Cheney’s Cheney [David Addington]

http://www.newyorker.com/archive/2006/07/03/060703on_onlineonly01

“[…] Their partnership was cemented when they worked together on the Minority Report on the Iran-Contra affair. Both Addington and Cheney took the idiosyncratic position that it was Congress, not President Reagan, that was in the wrong. This view reflected the opinion, held by both men, that the executive branch should run foreign policy, to a great extent unimpeded by Congress. […]”

[2] Mr. Cheney’s Minority Report,by Sean Wilentz, 7/9/2007

http://www.nytimes.com/2007/07/09/opinion/09wilentz.html?pagewanted=print

"[…] Still, Mr. Cheney’s quest to accumulate unaccountable executive power — a quest that has received much attention of late — took a major turn 20 years ago. And part of Iran-contra’s legacy has now become a legacy of the Bush-Cheney administration. […]"

[3] Also, see John W. Dean on this [2/10/06]:

http://writ.corporate.findlaw.com/scripts/printer_friendly.pl?page=/dean/20060210.html

“Vice President Cheney and The Fight Over "Inherent" Presidential Powers: His Attempt to Swing the Pendulum Back Began Long Before 9/11.

[…] Attorney General Alberto Gonzales appeared before the Senate Judiciary Committee to offer what may have been the weakest legal argument for presidential power to conduct warrantless electronic surveillance since Nixon's Justice Department invoked the views of King George III. […]”

[4] See also: “Cheney: The Fatal Touch”-by Joan Didion, 10/5/06

http://www.nybooks.com/articles/19376

“[…] the "mistakes" in Iran-contra, as construed by the minority report, had followed not from having done the illegal but from having allowed the illegal to become illegal in the first place. As laid out by the minority, a principal "mistake" made by the Reagan administration in Iran-contra was in allowing President Reagan to sign rather than veto the 1984 Boland II Amendment forbidding aid to contra forces: no Boland II, no illegality. A second "mistake," to the same point, was Reagan's "less-than-robust defense of his office's constitutional powers, a mistake he repeated when he acceded too readily and too completely to waive executive privilege for our Committees' investigation."

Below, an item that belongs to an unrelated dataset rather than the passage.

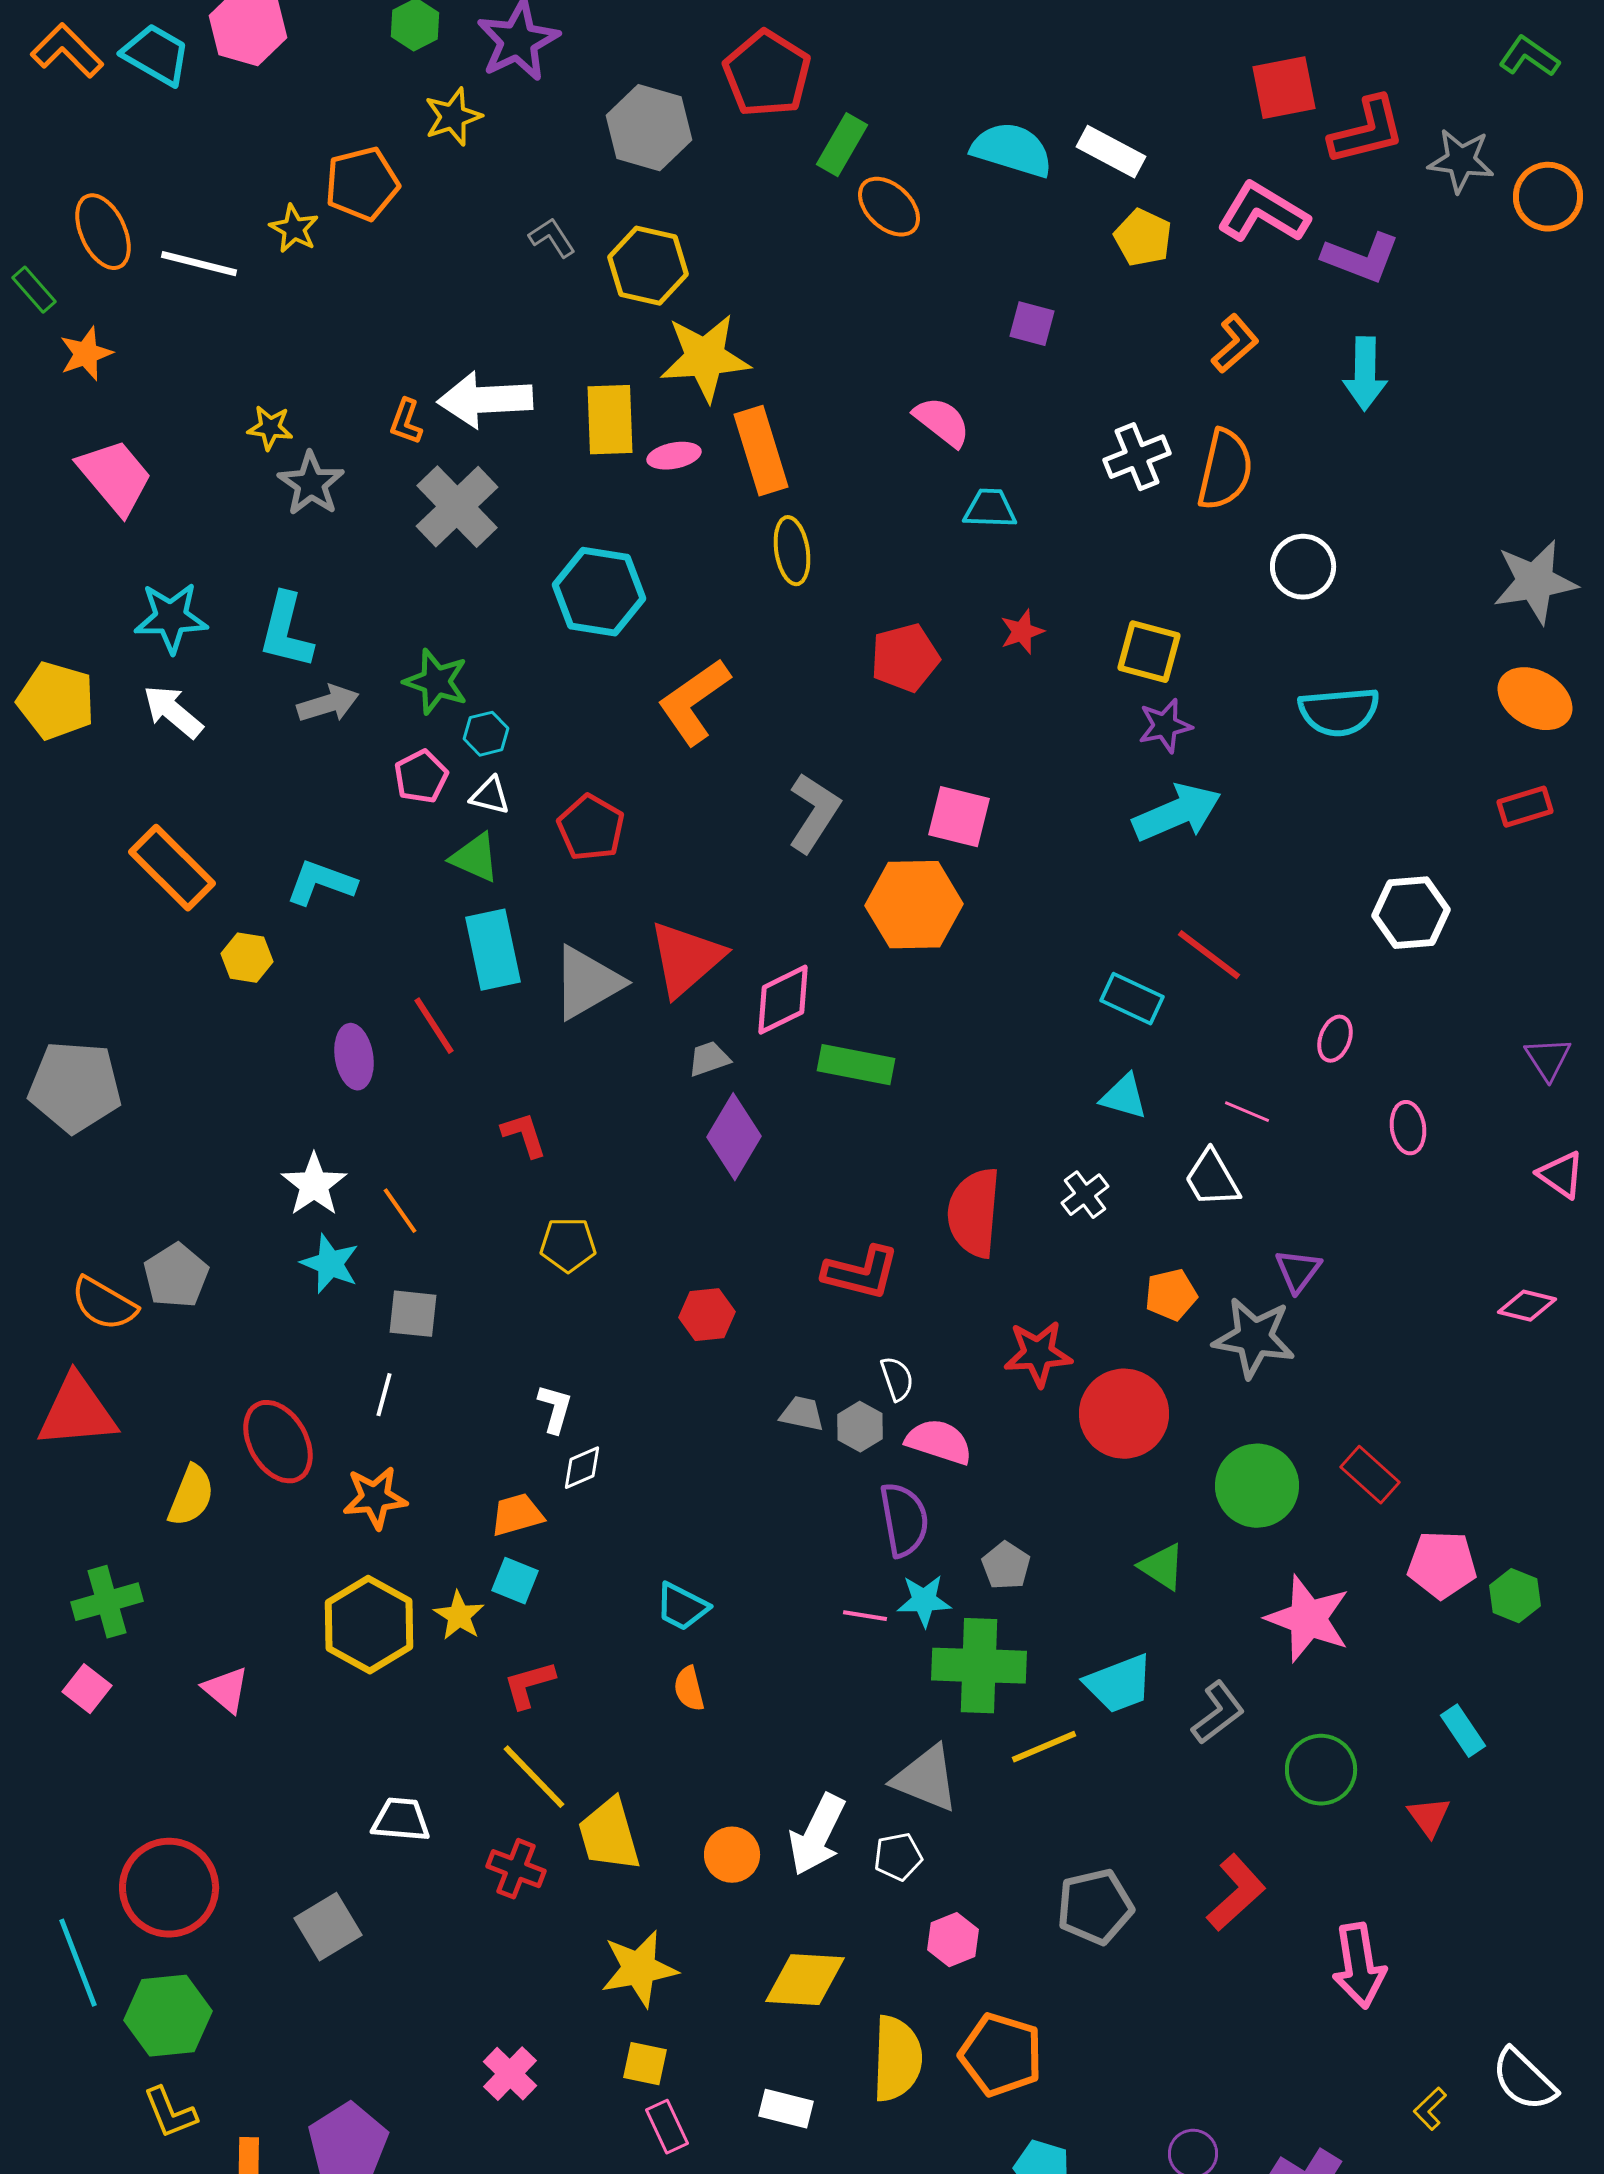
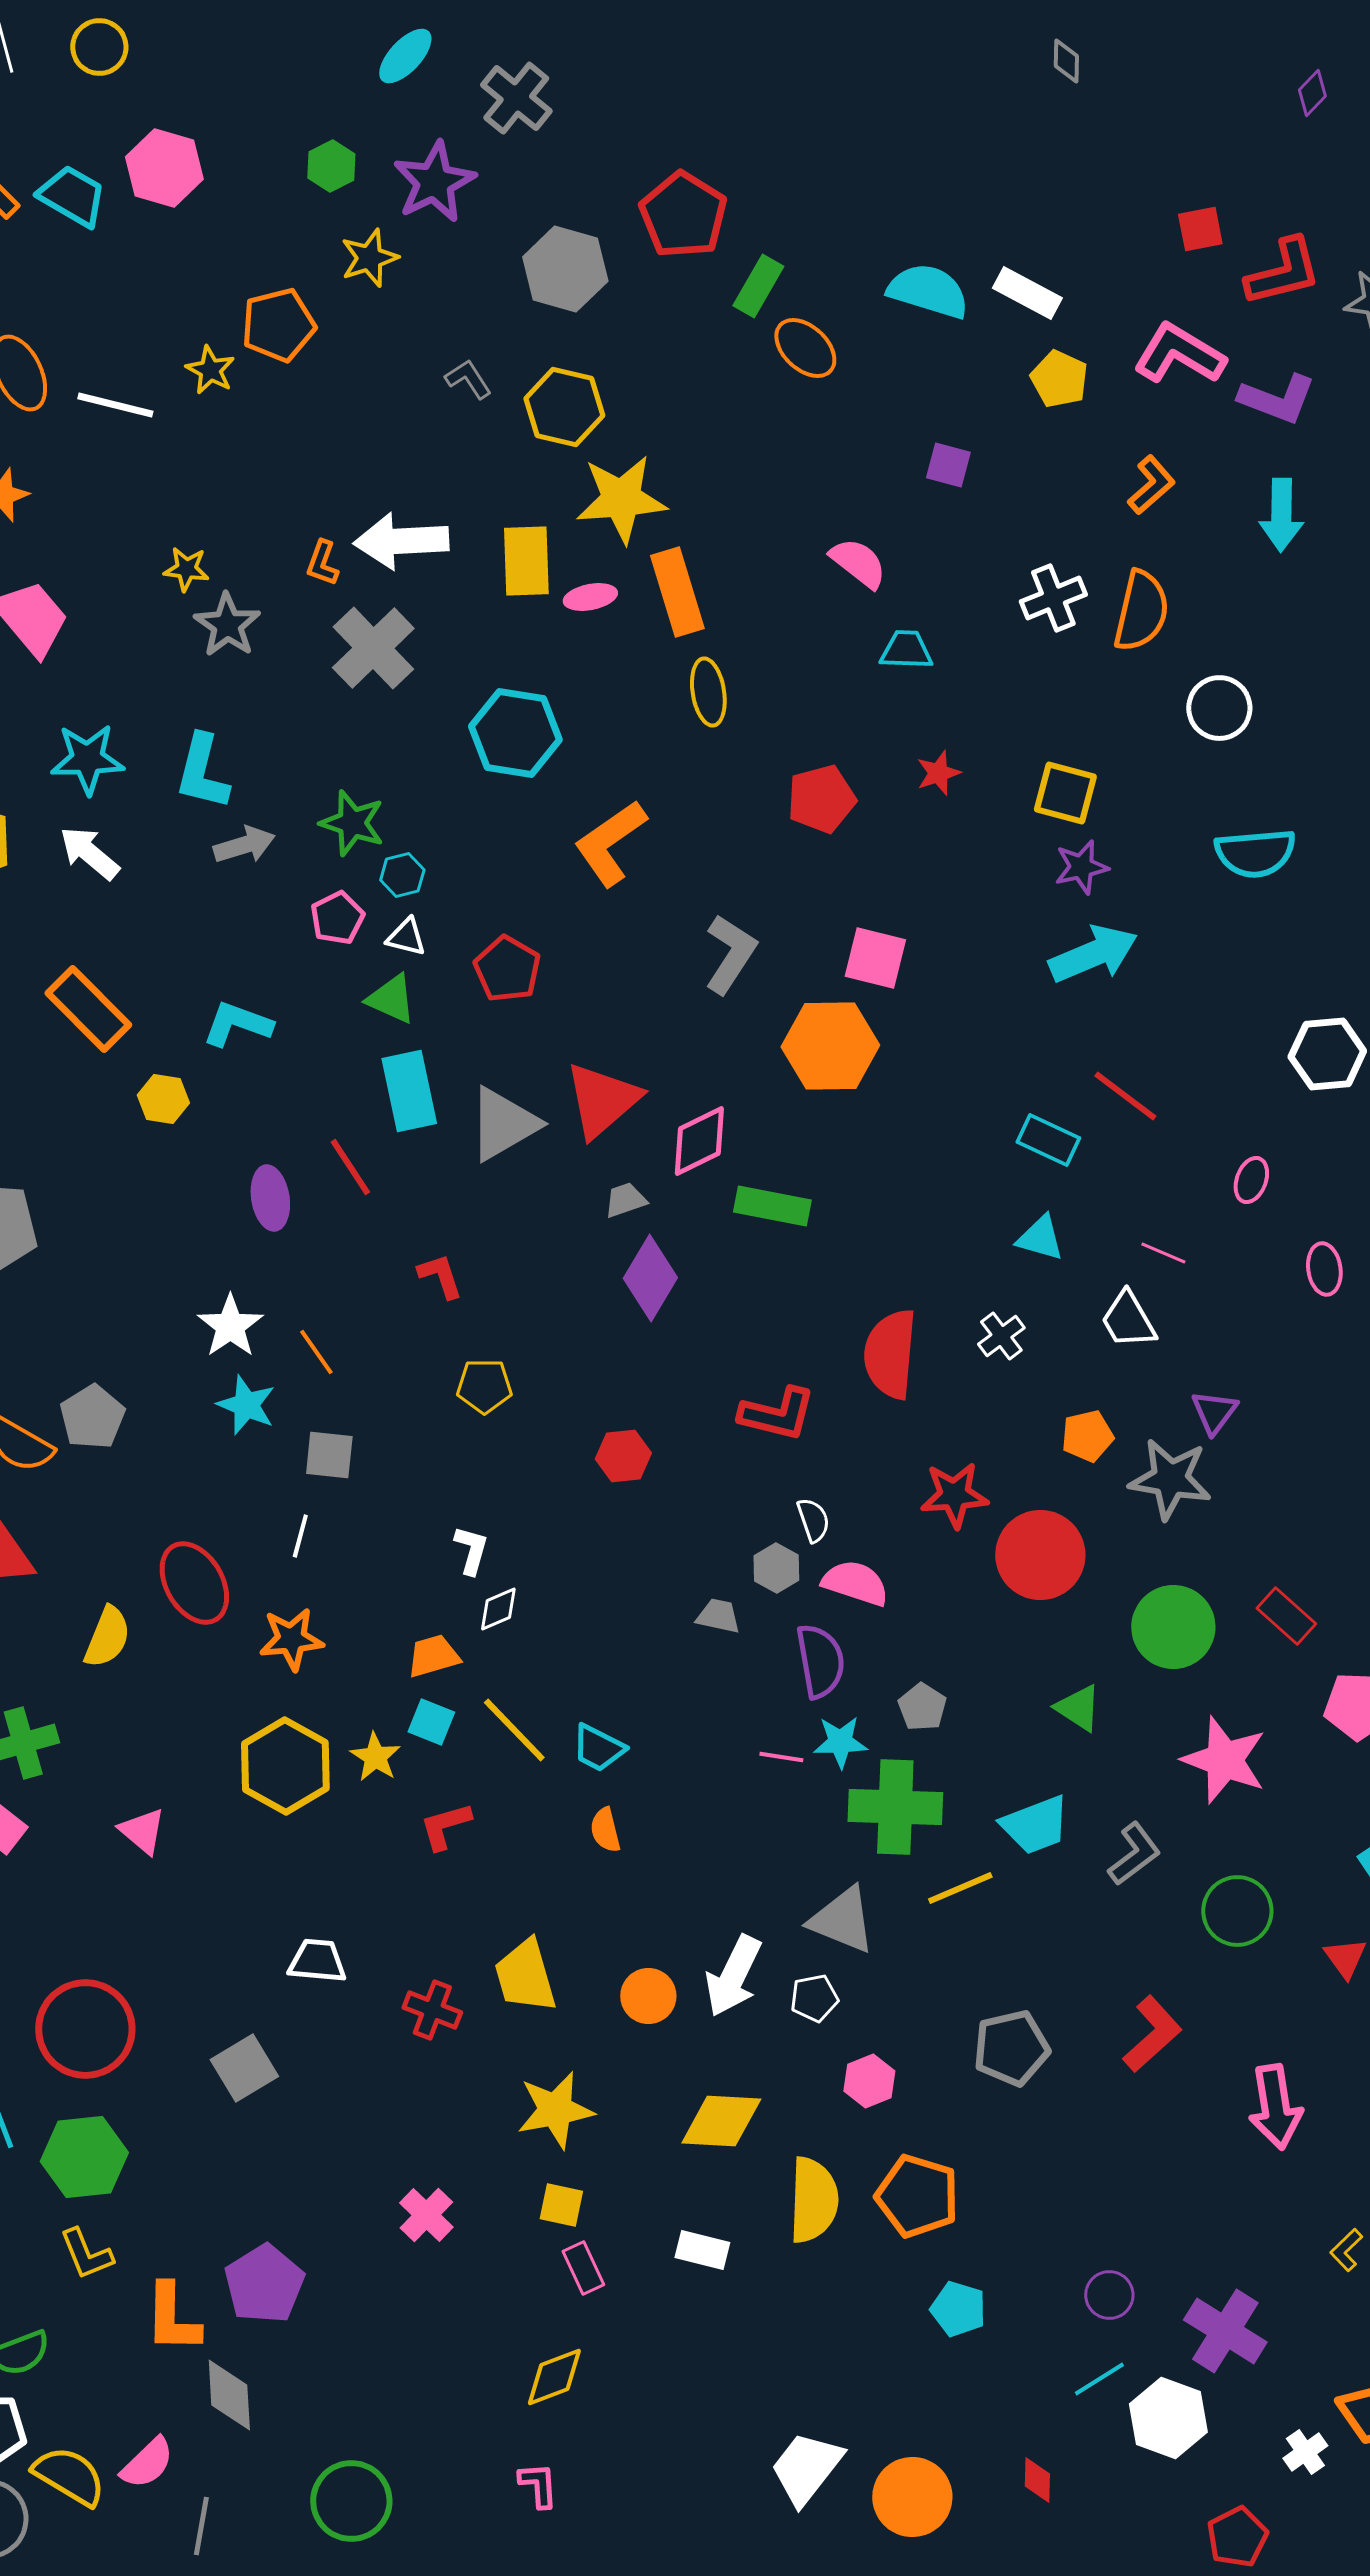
red square: (1284, 88) -> (1200, 229), size x0.7
gray trapezoid: (802, 1414) -> (718, 1616), moved
yellow line: (534, 1777) -> (514, 1730), moved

Monday, December 15, 2008 02:07 PM

re: war crimes accountability enigma

I'm no lawyer, but here's something I saw a while back:

Torture’s Paper Trail-byJoann Mariner, 10/10/2007

http://writ.lp.findlaw.com/mariner/20071010.html

“[…] But here is the key point: mistake of law is an excuse, in some circumstances, when the potential criminal defendant is a public official. Rules on qualified immunity for criminal conduct provide that if a public official reasonably believes that his actions are legal, he will not be prosecuted even if it later turns out that he violated the law. Not only are OLC memos, given their recognized authority, an ideal basis on which to base a defense of reasonable belief, but last year's Military Commissions Act also includes provisions to strengthen this defense. […]” http://writ.lp.findlaw.com/mariner/20071010.html

Monday, December 15, 2008 02:12 PM

@ Jebbie

I appreciate you posting that. I'm in the process of proof reading...again. I am also interested if anyone finds errors. Thanks.

Monday, December 15, 2008 02:38 PM

@ Jebbie

Page 4- THREE Major errors:

[1] July 7, 2004 should be relocated to 2004

[2] Mid August, 2004 should be Mid August 2003

[3] August 13, 2002 [page 4] should be 2003

YIKES!

Thanks

Monday, December 15, 2008 07:29 PM

bebop-o

Through your words, I hear that sad and beautiful music.

Thank you.

Tuesday, December 16, 2008 09:21 AM

@ Joshua

From the SASC Report [12/11/08]

January 15, 2003-“ On January 15, 2003, the same day he rescinded authority for GTMO to use aggressive techniques, Secretary Rumsfeld directed the establishment of a “Working Group” to review interrogation techniques. For the next few months senior military and civilian lawyers tried, without success, to have their concerns about the legality of aggressive techniques reflected in the Working Group’s report. Their arguments were rejected in favor of a legal opinion from the Department of Justice’s Office of Legal Counsel’s (OLC) John Yoo. Mr. Yoo’s opinion, the final version of which was dated March 14, 2003, had been requested by Mr. Haynes at the initiation of the Working Group process, and repeated much of what the first Bybee memo had said six months earlier.”